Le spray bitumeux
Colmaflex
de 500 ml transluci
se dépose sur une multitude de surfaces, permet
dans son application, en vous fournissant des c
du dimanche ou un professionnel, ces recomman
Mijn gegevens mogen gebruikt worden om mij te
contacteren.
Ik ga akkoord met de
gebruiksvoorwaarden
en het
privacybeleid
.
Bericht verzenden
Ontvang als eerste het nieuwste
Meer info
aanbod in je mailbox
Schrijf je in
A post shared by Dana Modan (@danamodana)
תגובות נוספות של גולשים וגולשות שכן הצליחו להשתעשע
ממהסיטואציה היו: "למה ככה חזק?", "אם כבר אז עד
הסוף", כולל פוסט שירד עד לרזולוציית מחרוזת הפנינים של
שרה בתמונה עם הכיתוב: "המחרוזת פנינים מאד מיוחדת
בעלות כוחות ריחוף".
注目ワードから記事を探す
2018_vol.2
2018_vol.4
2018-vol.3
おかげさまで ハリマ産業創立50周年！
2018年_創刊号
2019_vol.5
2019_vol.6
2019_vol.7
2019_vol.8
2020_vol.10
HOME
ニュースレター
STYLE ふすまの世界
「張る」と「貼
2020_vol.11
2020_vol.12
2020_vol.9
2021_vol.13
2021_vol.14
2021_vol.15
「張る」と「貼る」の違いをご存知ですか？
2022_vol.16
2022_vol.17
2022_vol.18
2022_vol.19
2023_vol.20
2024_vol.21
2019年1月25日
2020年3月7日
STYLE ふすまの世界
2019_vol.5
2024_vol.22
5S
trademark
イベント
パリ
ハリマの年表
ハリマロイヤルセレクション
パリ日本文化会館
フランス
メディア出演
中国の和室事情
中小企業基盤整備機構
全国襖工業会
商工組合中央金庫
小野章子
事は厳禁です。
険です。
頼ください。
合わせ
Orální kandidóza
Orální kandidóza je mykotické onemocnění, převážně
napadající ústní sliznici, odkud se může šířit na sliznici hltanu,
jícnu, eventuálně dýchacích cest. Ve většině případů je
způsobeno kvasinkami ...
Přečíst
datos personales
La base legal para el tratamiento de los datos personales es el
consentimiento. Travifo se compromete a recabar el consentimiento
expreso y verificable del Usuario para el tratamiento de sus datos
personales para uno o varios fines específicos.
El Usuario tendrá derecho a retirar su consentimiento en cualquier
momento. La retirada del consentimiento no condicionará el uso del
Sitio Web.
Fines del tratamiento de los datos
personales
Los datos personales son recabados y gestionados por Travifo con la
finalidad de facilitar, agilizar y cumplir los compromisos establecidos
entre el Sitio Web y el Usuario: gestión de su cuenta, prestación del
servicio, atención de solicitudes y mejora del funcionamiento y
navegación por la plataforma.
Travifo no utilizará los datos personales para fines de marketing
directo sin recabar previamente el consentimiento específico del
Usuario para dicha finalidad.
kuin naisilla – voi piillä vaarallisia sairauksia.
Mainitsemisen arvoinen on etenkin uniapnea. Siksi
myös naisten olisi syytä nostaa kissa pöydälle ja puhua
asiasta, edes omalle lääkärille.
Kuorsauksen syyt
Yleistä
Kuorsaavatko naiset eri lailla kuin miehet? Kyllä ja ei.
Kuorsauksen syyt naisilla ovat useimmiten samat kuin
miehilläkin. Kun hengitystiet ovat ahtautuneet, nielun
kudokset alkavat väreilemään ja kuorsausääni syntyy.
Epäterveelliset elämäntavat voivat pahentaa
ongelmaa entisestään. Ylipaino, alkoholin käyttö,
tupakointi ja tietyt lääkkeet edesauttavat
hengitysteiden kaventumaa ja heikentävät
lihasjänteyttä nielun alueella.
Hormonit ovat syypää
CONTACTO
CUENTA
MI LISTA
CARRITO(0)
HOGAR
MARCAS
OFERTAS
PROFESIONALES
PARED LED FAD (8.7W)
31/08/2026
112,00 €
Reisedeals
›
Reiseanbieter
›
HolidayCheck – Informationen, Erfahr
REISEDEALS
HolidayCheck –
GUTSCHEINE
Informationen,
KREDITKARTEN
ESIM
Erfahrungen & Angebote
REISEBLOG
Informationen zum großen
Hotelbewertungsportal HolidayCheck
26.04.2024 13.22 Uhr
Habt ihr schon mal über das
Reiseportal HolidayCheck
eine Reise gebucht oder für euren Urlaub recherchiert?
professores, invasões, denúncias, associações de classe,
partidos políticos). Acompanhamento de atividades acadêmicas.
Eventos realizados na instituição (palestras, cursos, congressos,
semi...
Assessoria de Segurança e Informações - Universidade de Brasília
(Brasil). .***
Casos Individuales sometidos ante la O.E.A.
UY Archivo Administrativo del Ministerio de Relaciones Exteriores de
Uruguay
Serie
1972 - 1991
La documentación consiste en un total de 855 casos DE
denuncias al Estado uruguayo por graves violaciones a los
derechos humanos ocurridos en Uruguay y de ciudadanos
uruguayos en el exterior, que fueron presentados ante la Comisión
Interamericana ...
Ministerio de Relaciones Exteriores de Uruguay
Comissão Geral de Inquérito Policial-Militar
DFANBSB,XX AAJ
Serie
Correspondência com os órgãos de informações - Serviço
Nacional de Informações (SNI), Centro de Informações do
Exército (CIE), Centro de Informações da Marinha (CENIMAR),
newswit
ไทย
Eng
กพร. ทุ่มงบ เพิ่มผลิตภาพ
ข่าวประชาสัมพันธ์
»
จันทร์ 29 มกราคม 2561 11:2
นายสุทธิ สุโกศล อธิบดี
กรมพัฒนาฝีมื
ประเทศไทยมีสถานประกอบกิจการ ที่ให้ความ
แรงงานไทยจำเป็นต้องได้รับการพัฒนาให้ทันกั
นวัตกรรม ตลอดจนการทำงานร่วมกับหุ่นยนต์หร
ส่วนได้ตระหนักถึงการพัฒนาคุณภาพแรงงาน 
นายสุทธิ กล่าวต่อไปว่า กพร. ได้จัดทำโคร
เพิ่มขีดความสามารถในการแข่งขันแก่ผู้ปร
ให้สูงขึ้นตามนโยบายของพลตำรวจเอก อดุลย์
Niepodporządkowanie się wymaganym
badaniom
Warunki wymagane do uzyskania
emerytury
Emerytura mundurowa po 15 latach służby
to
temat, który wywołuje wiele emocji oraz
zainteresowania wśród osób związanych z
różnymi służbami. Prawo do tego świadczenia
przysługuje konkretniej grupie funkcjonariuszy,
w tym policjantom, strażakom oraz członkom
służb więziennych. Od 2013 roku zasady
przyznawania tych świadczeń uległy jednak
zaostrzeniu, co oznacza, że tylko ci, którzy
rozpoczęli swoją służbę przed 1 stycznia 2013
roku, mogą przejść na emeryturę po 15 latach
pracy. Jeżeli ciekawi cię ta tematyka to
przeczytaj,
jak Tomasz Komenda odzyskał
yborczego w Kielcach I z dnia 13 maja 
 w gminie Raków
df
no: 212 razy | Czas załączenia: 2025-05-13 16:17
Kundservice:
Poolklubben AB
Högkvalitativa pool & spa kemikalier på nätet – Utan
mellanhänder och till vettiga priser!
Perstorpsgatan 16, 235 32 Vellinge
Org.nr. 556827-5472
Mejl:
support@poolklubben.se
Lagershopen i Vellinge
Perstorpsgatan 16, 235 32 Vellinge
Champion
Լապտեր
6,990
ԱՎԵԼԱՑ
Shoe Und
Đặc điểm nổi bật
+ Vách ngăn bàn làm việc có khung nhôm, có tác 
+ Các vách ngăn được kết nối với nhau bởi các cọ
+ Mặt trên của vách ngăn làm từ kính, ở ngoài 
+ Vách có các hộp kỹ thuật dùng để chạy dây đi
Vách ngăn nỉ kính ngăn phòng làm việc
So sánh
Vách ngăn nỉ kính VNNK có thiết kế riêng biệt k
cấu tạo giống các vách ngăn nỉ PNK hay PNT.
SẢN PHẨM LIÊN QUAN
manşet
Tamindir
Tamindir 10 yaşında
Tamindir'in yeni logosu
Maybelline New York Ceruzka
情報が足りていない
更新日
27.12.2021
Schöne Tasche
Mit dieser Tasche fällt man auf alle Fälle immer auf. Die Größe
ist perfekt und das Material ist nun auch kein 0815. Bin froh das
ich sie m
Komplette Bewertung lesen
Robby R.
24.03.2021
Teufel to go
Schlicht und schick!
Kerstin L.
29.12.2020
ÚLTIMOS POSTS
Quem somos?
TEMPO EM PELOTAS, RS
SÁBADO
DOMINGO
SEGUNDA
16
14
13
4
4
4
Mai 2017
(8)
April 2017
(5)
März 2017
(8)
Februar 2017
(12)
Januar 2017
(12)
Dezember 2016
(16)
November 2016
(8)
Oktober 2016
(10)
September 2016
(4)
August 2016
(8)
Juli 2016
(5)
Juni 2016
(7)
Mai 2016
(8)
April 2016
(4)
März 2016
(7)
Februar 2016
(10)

####################

Supply the count of lines in the entries that include "tratamiento", and no other text.

[Solution to the problem]
3